Seharusnya menurut pihak Otorita Bandara Obstacle di sekitar Runway 04 itu sudah disampaikan pilot Lion Air, usai melakukan inaugural flight 1 November 2018 lalu, menggunakan Boeing 737-800.

“Keberadaan obstacle ini perlu bantuan Pemda. Dalam hal ini Pemkot Samarinda,” kata Kepala Bandara APT Pranoto Samarinda, Maeka Rindra Hariyanto, kepada awak media, Kamis (23/11) kemarin.

Maeka menyebut, Kawasan Keselamatan Operasional Penerbangan (KKOP) berada dalam radius hingga 15 kilometer. Obstacle yang ada dikawasan Pampang ini berada dalam radius. Maeka juga menyebut, obstacle ini sudah dsampaikan kepada Wali Kota Samarinda Andi Harun, dalam pertemuan Rabu 22 November 2023 kemarin.

“Kemarin disepakati akan bentuk tim terdiri dari BPKAD, Kelurahan, Dinas Perhubungan untuk melakukan pengecekan obstacle bersama-sama di lapangan,” ungkapnya.

Dirinya berharap ada perwali yang mengadopsi KKOP. Sehingga bisa membuat penerbangan lebih aman dan nyaman. “Lebih cepat lebih baik. Demi lebih meningkatkan keselamatan penerbangan,” bebernya.

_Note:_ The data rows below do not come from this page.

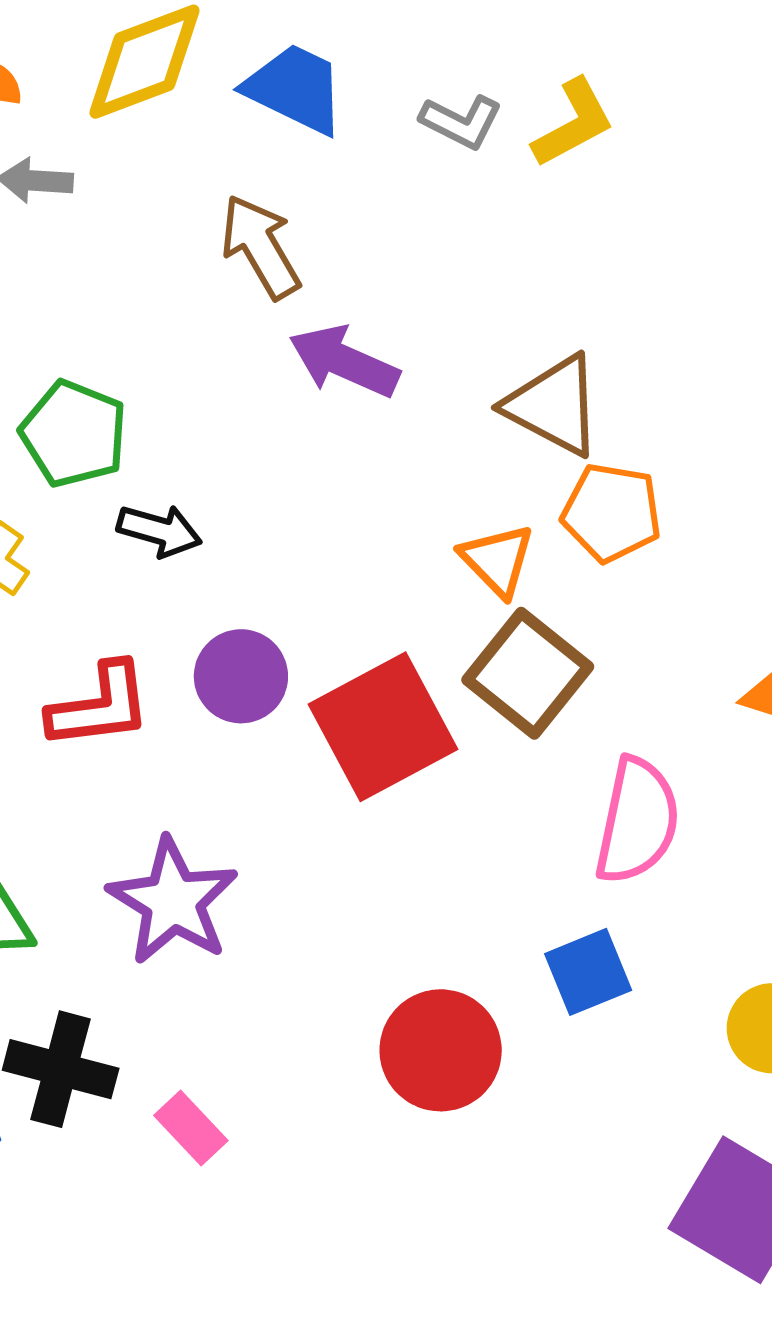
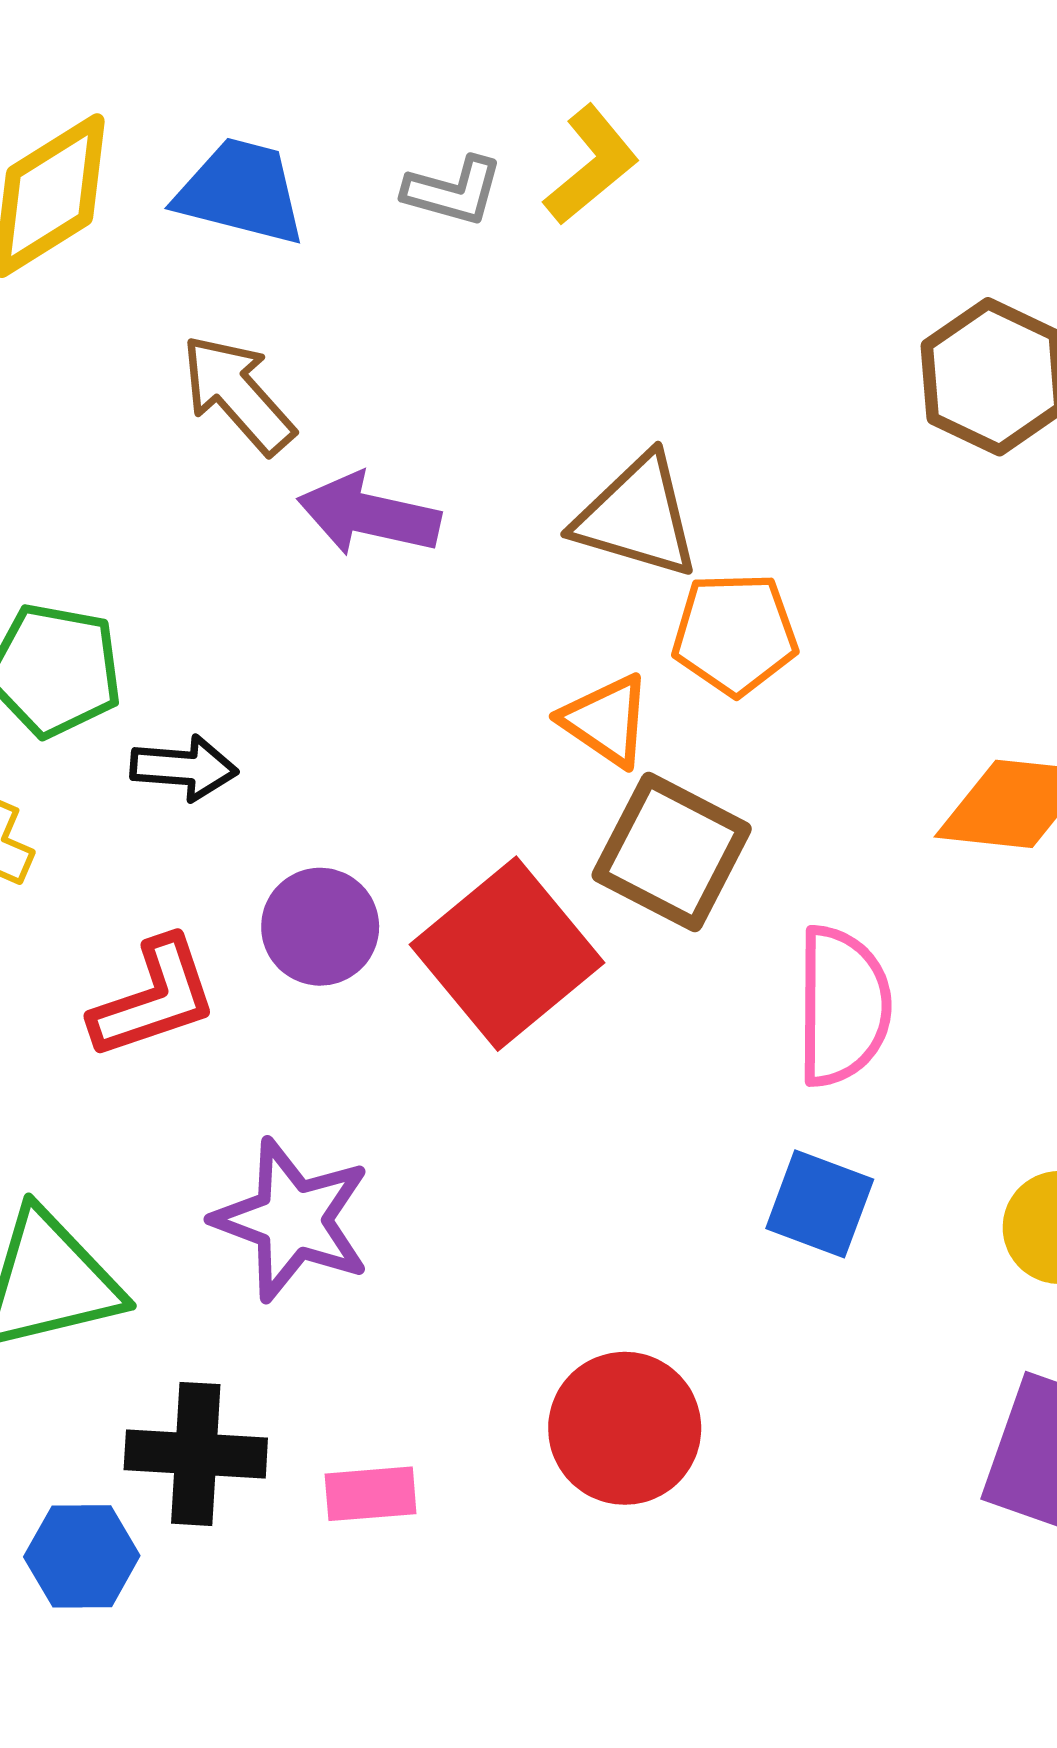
blue square: (588, 972) -> (820, 1204), turned -36
red circle: (441, 1050) -> (625, 1428), moved
pink rectangle: (191, 1128) -> (371, 1494), turned -40

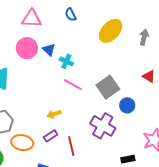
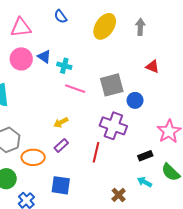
gray square: (108, 87) -> (112, 85), turned 30
red line: (71, 146) -> (96, 152), moved, turned 36

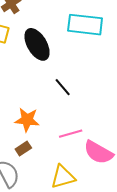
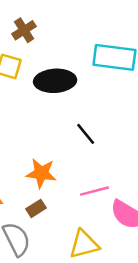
black ellipse: (37, 44) -> (55, 81), turned -64

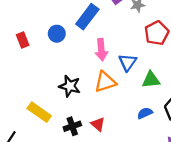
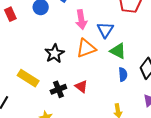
green triangle: (151, 80) -> (118, 51), moved, turned 36
black star: (70, 86) -> (54, 53), turned 30
blue semicircle: (145, 113) -> (123, 74), turned 112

Sementara itu, Kepala Seksi Teknik dan Operasi Bandara APT Pranoto, Dwi Muji Raharjo, menjelaskan, jika ada obstacle sebelumnya itu berasa di sekitar Runway 22 berupa dua tower pemancar Base Transceiver Station (BTS) yang memiliki ketinggian melewati batas area KKOP, akhirnya dipangkas melalui koordinasi baik bandara dan operator selular.

“Sisa obstacle di Runway 04. Kalau dalam pengecekan lapangan nanti obstacle lebih dulu ada ketimbang kehadiran bandara, diharapkan ada toleransi ketinggiannya. Misal dengan memotong pohon, atau relokasi rumah dan tiang listrik, dan memangkas bukit,” bebernya.

Dirinya menegaskan, apakah selama ini penerbangan di APT Pranoto aman, dirinya pun menegaskan aman dan sudah ada standar prosedur keselamatan yang menjamin. “Aman selama ini, hanya saja obstacle ini harus kita selesaikan, ” tegasnya.

Dirinya juga mengatakan, di sekitar Runway 04 merupakan daerah critical saat takeoff maupun landing.

“Penanganan obstacle itu penting ditangani, demi keselamatan lebih luas. Bukan berarti dilarang membangun sekitar KKOP, tapi penting memperhatikan ketinggian dalam radius 15 km,” ungkapnya.

Penanganan obstacle penting untuk penempatan Instrument Landing System (ILS) oleh Airnav Indonesia. Dengan demikian, sisi udara Bandara APT Pranoto semakin lengkap, selain kelengkapan PAPI Light.

“Kalau ada yang bertanya apakah Bandara APT Pranoto bisa digunakan malam hari, saya tegaskan bisa. Tinggal maskapai apakah bersedia atau berminat melayani penerbangan malam?” tutupnya.